[PATCH] D34784: [OpenMP] Add flag for specifying the target device architecture for OpenMP device offloading

Tue Jul 11 08:44:47 PDT 2017

hfinkel added a comment.

This is much closer to what I had in mind, thanks! Now I think we're in a position to make this work for more than just the CUDA target. It looks like the added code is now:

1. Remove -march from the translated arguments (because any existing -march would apply only for the host compilation).
2. Process the -Xopenmp-target flags and add those arguments to the list.
3. If we don't have an -march in the translated arguments, then add -march=sm_20 so that there's a suitable default (noting that this default must be higher than the regular CUDA default).

I propose the following:

(1) is good, but should be more general. It is not just the host's -march that should not apply to any arbitrary toolchain, but any of the -m<foo> options. You should remove all options that are in the m_Group options group (which, as noted in Options.td, are "Target-dependent compilation options"). I believe that you can iterate over them all using something like:

  for (const Arg *A : Args.filtered(options::OPT_m_Group)) {

and that might help. This should be in toolchain-independent code, and I'd prefer that we always remove these options whenever the host and target toolchain differ, but leave them when they're the same.

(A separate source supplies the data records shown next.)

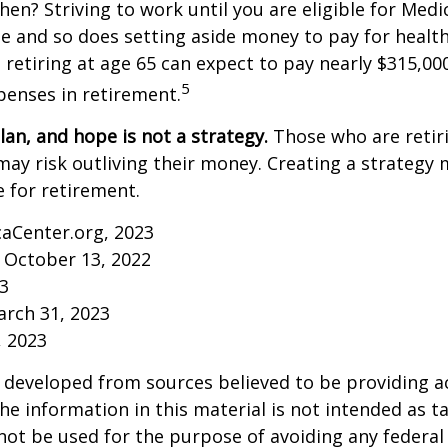
then? Striving to work until you are eligible for Med
 and so does setting aside money to pay for health
 retiring at age 65 can expect to pay nearly $315,00
5
penses in retirement.
lan, and hope is not a strategy.
Those who are retir
may risk outliving their money. Creating a strategy
 for retirement.
caCenter.org, 2023
 October 13, 2022
23
arch 31, 2023
, 2023
 developed from sources believed to be providing a
he information in this material is not intended as ta
 not be used for the purpose of avoiding any federal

(2) is good, but, along with (1), should be in toolchain-independent code. I recommend that we add a new member function to ToolChain, called, to make a specific suggestion, TranslateOpenMPTargetArgs, and put the logic from (1) and (2) in  this function. Then, we can augment Compilation::getArgsForToolChain to do something like the following:

  const DerivedArgList &
  Compilation::getArgsForToolChain(const ToolChain *TC, StringRef BoundArch,
                                   Action::OffloadKind DeviceOffloadKind) {
    if (!TC)
      TC = &DefaultToolChain;

    DerivedArgList *&Entry = TCArgs[{TC, BoundArch, DeviceOffloadKind}];
    if (!Entry) {
      // First, translate OpenMP toolchain arguments provided via the -Xopenmp-toolchain flags.
      Entry = TranslateOpenMPTargetArgs(*TranslatedArgs, BoundArch, DeviceOffloadKind);
      if (!Entry)
        Entry = TranslatedArgs;

      Entry = TC->TranslateArgs(*Entry, BoundArch, DeviceOffloadKind);
      if (!Entry)
        Entry = TranslatedArgs;
    }

    return *Entry;
  }

And then (3) we leave as it is (where it is).

================
Comment at: lib/Driver/ToolChains/Cuda.cpp:480
+    if (MArchList.empty())
+      // Default compute capability for CUDA toolchain is sm_20.
+      DAL->AddJoinedArg(nullptr,
----------------
This default is only for OpenMP, right? Please explain in the comment why this is the default for OpenMP.

https://reviews.llvm.org/D34784